Developing a Program
At the end of the previous article we said that we imagined a way to replace the Opcodes with mnemonics which represent them and are lot easier to understand by us humans. This way, a low level programming language (next to machine code) was created and its name is Assembly. The program in Assembly is essentially a sequence of mnemonics corresponding to a sequence of Opcodes, enriched with some more few options with the purpose to make easier the life of the developers. Let’s see how.
Assembly
The Assembly programming language is not universal. Each manufacturer may have its own mnemonics according to its CPU architecture. Actually it was achieved a way of standardizing most of the CPU with a particular Assembly (the X86 for 32 bit CPU and X86-64 for 64 bit CPU). But this is the reality.
Our CPU has 8 bits and is tailored to our goal. So, we’ll use an Assembly from the of 8 bits epoch which we’ll call Z80-CL. The CL is the acronym for Computer Logic and only seeks the justification of some minor adjustments.
Let’s choose a set of 16 instructions based on what we may need to prepare a small program that we’ll develop further on. For this program we’ll need to read from the DM, write in the DM, subtract, compare, perform conditional jumps (zero, less than zero and less than) and perform unconditional jumps. While we will not use them, we will also include in this instructions set the addition, the multiplication and the no operation instruction.
This way we get to the set of 16 instructions that we represent in the table of Figure 1-14, associated with the opcode, the command signal and the final binary code for each of the instructions.
Whenever x or xx is displayed the control signals and therefore the respective bits they refer to are not relevant to the instruction. As irrelevant is something abstract and not representable we gave to those bits the value 0 in the final result. The mnemonics tanslation is as follows:
- LD means LoaD.
- ADD means ADDition.
- SUB means SUBtraction.
- MUL means MULtiplication.
- CP means ComPare.
- JP means JumP, here an unconditional jump.
- JP followed by Z, N or M, means JumP, here a conditional jump.

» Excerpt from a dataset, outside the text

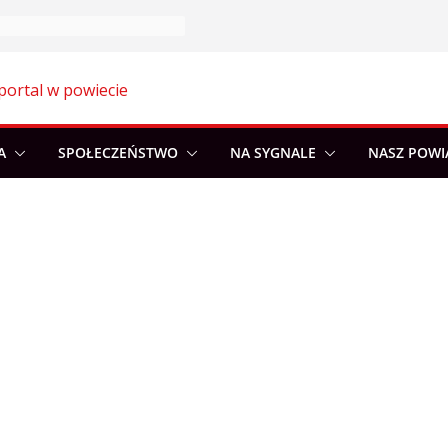
portal w powiecie
A
SPOŁECZEŃSTWO
NA SYGNALE
NASZ POWI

In the Table of Figure 14 we represent the Assembly Mnemonics and their corresponding Opcode, Command Signals and Binary Result. The values of value and address referred in the table are provided by the constant of the instruction. When DM address is referred its meant to refer the value contained in that DM position.
Assembler
The Assembler is an interpreter for the Assembly, creating machine code by converting the Assembly mnemonics into opcodes. But it does more than that. The Assembler provides directives that once implemented in the Assembly, led it to perform certain procedures when interpreting it. In our small Assembly program we’ll use the EQU (EQUal) directive. This directive does not generate machine code instructions, only telling the Assembler that the symbolic constant that comes before the directive has the value that comes after it.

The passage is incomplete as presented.